TurnTrout comments on Will Capabilities Generalise More?

TurnTrout 29 Aug 2022 22:04 UTC
LW: 1 AF: 2
0
AF
The first thing you could try is tic-tac-toe in the real world (i.e., the same scenario as above but don’t think of a Platonic game but a real world implementation). Does that still seem fine?
Hm, no, not really.
This function I would claim “captures what I really want” from a digit-classifier (at least for some contexts of use, like where I am going to use it with a camera at that resolution in an OCR task)
I mean, there are several true mechanistic facts which get swept under the rug by phrases like “captures what I really want” (no fault to you, as I asked for an explanation of this phrase!):
- This function provides exact gradients to desired network outputs, thus providing “exactly the gradients we want”
- This function would not be safe to “optimize for”, in that, for sufficiently expressive architectures and a fixed initial condition (e.g. the start of an ML experiment), not all interpolating models are safe,
  - Furthermore, a model which (by IMO unrealistic assumption) searched over plans to minimize the time-average-EV of the number stored in the loss register, would kill everyone and negative-wirehead,
- For every input image, you can use this function as a classifier to achieve the human-desired behavior.
There are several claims which are not true about this function:
- The function does not “represent” our desires/goals for good classification over 96x96 grayscale images, in the sense of having the same type signature as those desires,
- Similarly, the function cannot be “aligned” or “unaligned” with our desires/goals, except insofar as it tends to provide cognitive updates which push agents towards their human-intended purposes (like classifying images).
I messaged you two docs which I’ve written on the subject recently.
- Ramana Kumar 30 Aug 2022 13:35 UTC
  LW: 3 AF: 1
  3
  AF Parent
  Hm, no, not really.
  OK let’s start here then. If what I really want is an AI that plays tic-tac-toe (TTT) in the real world well, what exactly is wrong with saying the reward function I described above captures what I really want?
  There are several claims which are not true about this function:
  Neither of those claims seemed right to me. Can you say what the type signature of our desires (e.g., for good classification over grayscale images) is? [I presume the problem you’re getting at isn’t as simple as wanting desires to look like (image, digit-label, goodness) tuples as opposed to(image, correct digit-label) tuples.]
  - TurnTrout 6 Sep 2022 23:10 UTC
    LW: 1 AF: 1
    1
    AF Parent
    what exactly is wrong with saying the reward function I described above captures what I really want?
    Well, first of all, that reward function is not outer aligned to TTT, by the following definition:
    “My definition says that an objective function r is outer aligned if all models optimal under r in the limit of perfect optimization and unlimited data are aligned.”

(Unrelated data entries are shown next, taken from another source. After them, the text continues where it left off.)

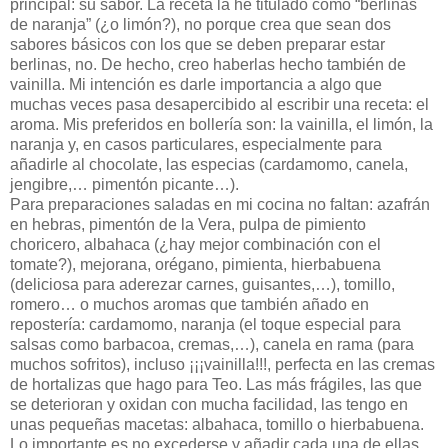
principal: su sabor. La receta la he titulado como “berlinas
de naranja” (¿o limón?), no porque crea que sean dos
sabores básicos con los que se deben preparar estar
berlinas, no. De hecho, creo haberlas hecho también de
vainilla. Mi intención es darle importancia a algo que
muchas veces pasa desapercibido al escribir una receta: el
aroma. Mis preferidos en bollería son: la vainilla, el limón, la
naranja y, en casos particulares, especialmente para
añadirle al chocolate, las especias (cardamomo, canela,
jengibre,… pimentón picante…).
Para preparaciones saladas en mi cocina no faltan: azafrán
en hebras, pimentón de la Vera, pulpa de pimiento
choricero, albahaca (¿hay mejor combinación con el
tomate?), mejorana, orégano, pimienta, hierbabuena
(deliciosa para aderezar carnes, guisantes,…), tomillo,
romero… o muchos aromas que también añado en
repostería: cardamomo, naranja (el toque especial para
salsas como barbacoa, cremas,…), canela en rama (para
muchos sofritos), incluso ¡¡¡vainilla!!!, perfecta en las cremas
de hortalizas que hago para Teo. Las más frágiles, las que
se deterioran y oxidan con mucha facilidad, las tengo en
unas pequeñas macetas: albahaca, tomillo o hierbabuena.
Lo importante es no excederse y añadir cada una de ellas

    -- Evan Hubinger, commenting on “Inner Alignment Failures” Which Are Actually Outer Alignment Failures
    There exist models which just wirehead or set the reward to +1 or show themselves a win observation over and over, satisfying that definition and yet not actually playing TTT in any real sense. Even restricted to training, a deceptive agent can play perfect TTT and then, in deployment, kill everyone. (So the TTT-alignment problem is unsolved! Uh oh! But that’s not a problem in reality.)
    So, since reward functions don’t have the type of “goal”, what does it mean to say the real-life reward function “captures” what you want re: TTT, besides the empirical fact that training current models on that reward signal+curriculum will make them play good TTT and nothing else?

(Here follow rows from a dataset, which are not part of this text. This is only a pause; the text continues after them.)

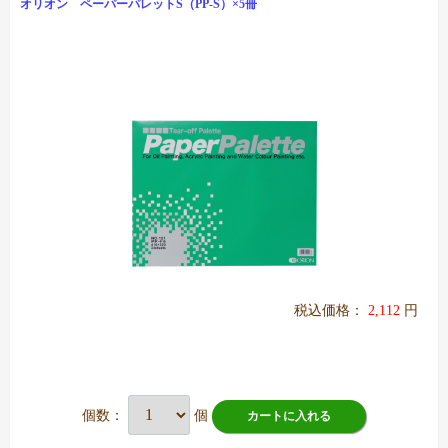
オリオン ペーパーパレットS（PP-S）×5冊
税込価格：
2,112
円
個数：
個
カートに入れる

    Can you say what the type signature of our desires (e.g., for good classification over grayscale images) is?
    I don’t know, but it’s not that of the loss function! I think “what is the type signature?” isn’t relevant to “the type signature is not that of the loss function”, which is the point I was making. That said—maybe some of my values more strongly bid for plans where the AI has certain kinds of classification behavior?
    My main point is that this “reward/loss indicates what we want” framing just breaks down if you scrutinize it carefully. Reward/loss just gives cognitive updates. It doesn’t have to indicate what we really want, and wishing for such a situation seems incoherent/wrong/misleading as to what we have to solve in alignment.